Ratner isn’t Billy Madison, but he’s not not Billy Madison
If you’re a hyper-cautious, keeps-their-spending-budget-in-a-spreadsheet viewer like me, the whole experience will make you deeply uneasy. But Ratner — through Sandler’s charming sneer and dirtbag facial hair — never loses hope that he can beat the house. If there’s a central idea to Uncut Gems, it’s that the heart of gambling addiction isn’t greed, but the elation of winning — and every insatiable feeling that follows. Success is always within reach, if just one thing would turn out right. Each bad bet can be erased by a slightly bigger bet, this one finally the sure thing.
In this way, Uncut Gems closely resembles the Safdies’ last movie Good Time. (It’s streaming on a number of platforms, including Amazon Prime Video, if you’ve missed it.) There are the obvious visual similarities. The Safdies coat Gems in indulgent swirls of ‘80s pastiche. The effect is less nostalgic and more of dread, as the low drone of synthesizers creeps into each scene.
Where Good Time had an electric Robert Pattinson at the center of it, Gems hinges entirely on Adam Sandler. And it’s hard to say enough good things about him here. His performance is likely to be compared to his last great prestige outing in Paul Thomas Anderson’s Punch Drunk Love. But that was a full-bodied role, with an angry, confused machismo at the center of it. Uncut Gems asks something entirely different of Sandler; it’s a role that’s not necessarily more subtle but more calculated. The Safdies often keep the camera tight on its actors’ faces, confronting the viewer with blemished skin and nervous flop sweat. Sandler is maybe most impressive here, with his control of small facial tics and a conniving smirk that peeks out in every deranged conversation he has. He’s often detestable yet deeply sympathetic. Sure, there’s a lot to make of Sandler’s dramatic turn here, but he’s a comedian who has made a career playing man-children. Ratner isn’t Billy Madison, but he’s not not Billy Madison.
There are quieter, personal touches amid the chaos
Everyone else in the movie is basically furniture for Sandler to bump into. Still, the cast is loads of fun. Garnett is a parody of himself, as is The Weeknd, doing his whole horny crooner thing. An underused Lakeith Stanfield brings his anxious energy. Mike Francesa plays Ratner’s bookie, though he might as well be playing himself, the way he barks about sports.
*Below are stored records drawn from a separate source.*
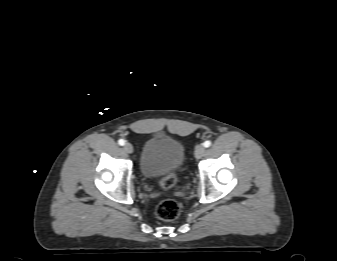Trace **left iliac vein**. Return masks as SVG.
<instances>
[{"mask_svg":"<svg viewBox=\"0 0 337 261\" xmlns=\"http://www.w3.org/2000/svg\"><path fill=\"white\" fill-rule=\"evenodd\" d=\"M205 151H206V149L204 148L203 145H198V146L195 148V152H194L195 157H196L197 159L201 158V157L205 154Z\"/></svg>","mask_w":337,"mask_h":261,"instance_id":"left-iliac-vein-1","label":"left iliac vein"}]
</instances>
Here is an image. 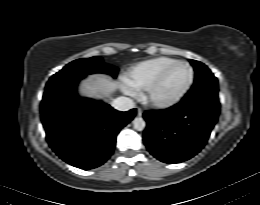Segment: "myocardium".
<instances>
[{"label":"myocardium","instance_id":"f54148a6","mask_svg":"<svg viewBox=\"0 0 260 205\" xmlns=\"http://www.w3.org/2000/svg\"><path fill=\"white\" fill-rule=\"evenodd\" d=\"M183 64L186 65L191 73L189 83L187 86L175 97L167 99V100H158L153 97V91L155 88L162 82L165 75L176 65ZM195 82V71L192 65L184 60H177L168 66H166L163 70L160 71V73L147 85V87L144 90V93L142 95V99L149 105L159 108V109H168L175 105H177L179 102L183 100V98L188 94V92L191 90Z\"/></svg>","mask_w":260,"mask_h":205}]
</instances>
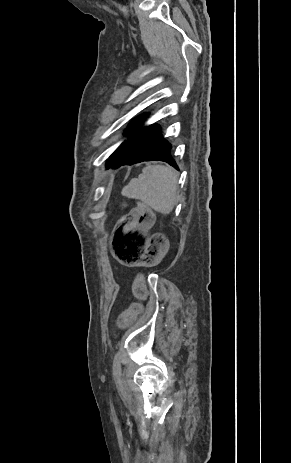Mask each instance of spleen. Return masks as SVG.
I'll use <instances>...</instances> for the list:
<instances>
[{"instance_id": "obj_1", "label": "spleen", "mask_w": 291, "mask_h": 463, "mask_svg": "<svg viewBox=\"0 0 291 463\" xmlns=\"http://www.w3.org/2000/svg\"><path fill=\"white\" fill-rule=\"evenodd\" d=\"M177 172L163 165H148L138 178L130 180L121 194L127 198L139 199L163 215L172 212L177 199Z\"/></svg>"}]
</instances>
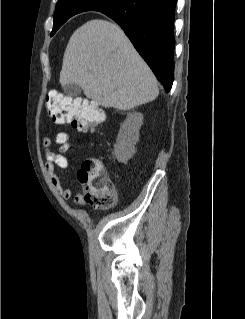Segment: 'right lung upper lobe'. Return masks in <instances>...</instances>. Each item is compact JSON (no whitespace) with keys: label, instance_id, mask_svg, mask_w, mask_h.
<instances>
[{"label":"right lung upper lobe","instance_id":"obj_1","mask_svg":"<svg viewBox=\"0 0 245 319\" xmlns=\"http://www.w3.org/2000/svg\"><path fill=\"white\" fill-rule=\"evenodd\" d=\"M58 1H62V0H58ZM65 1H69L71 2L70 6L68 7V16L67 18L61 23V25L67 20L69 19L71 16L80 13V12H84L83 8L80 6V4L82 3L83 0H65ZM104 10V9H103ZM102 11V10H100Z\"/></svg>","mask_w":245,"mask_h":319}]
</instances>
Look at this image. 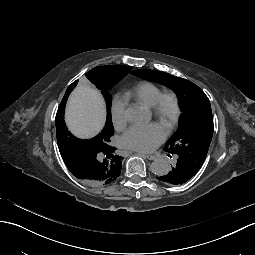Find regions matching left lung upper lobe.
Instances as JSON below:
<instances>
[{"instance_id":"obj_1","label":"left lung upper lobe","mask_w":255,"mask_h":255,"mask_svg":"<svg viewBox=\"0 0 255 255\" xmlns=\"http://www.w3.org/2000/svg\"><path fill=\"white\" fill-rule=\"evenodd\" d=\"M131 73L163 84L177 94L183 113L178 130L167 141L164 151L169 157L172 154L179 161L192 165L197 173L207 156L214 131L208 97L194 83L165 72L144 69Z\"/></svg>"}]
</instances>
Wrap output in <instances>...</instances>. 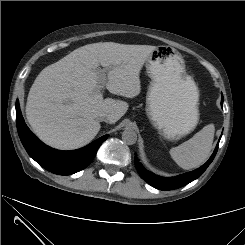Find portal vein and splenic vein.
Listing matches in <instances>:
<instances>
[{
  "label": "portal vein and splenic vein",
  "instance_id": "18ae733b",
  "mask_svg": "<svg viewBox=\"0 0 245 245\" xmlns=\"http://www.w3.org/2000/svg\"><path fill=\"white\" fill-rule=\"evenodd\" d=\"M105 85H106V77L105 74L103 73L101 74V78H100L99 90H102Z\"/></svg>",
  "mask_w": 245,
  "mask_h": 245
}]
</instances>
For all its posturing and crafty filmmaking, Uncut Gems is just a movie that’s very much itself. Sure, Uncut Gems feels like New York by way of John Cassavetes and Robert Altman, but it’s the product of the Safdies’ self-assured vision. There are also quieter, personal touches amid the chaos. In particular, a Passover seder precedes one of the movie’s sadder, more desperate moments.
Still, there’s a kind of empty, nihilist morality at the heart of the Safdies’ films — or maybe not really one at all — and Uncut Gems won’t really leave you asking any questions other than deciding whether Ratner is chaotic good or chaotic evil. But these ideas are hardly the point. Uncut Gems is about the thrill of the gambit, the jolt of glee and terror in watching someone pursue the next shiny thing.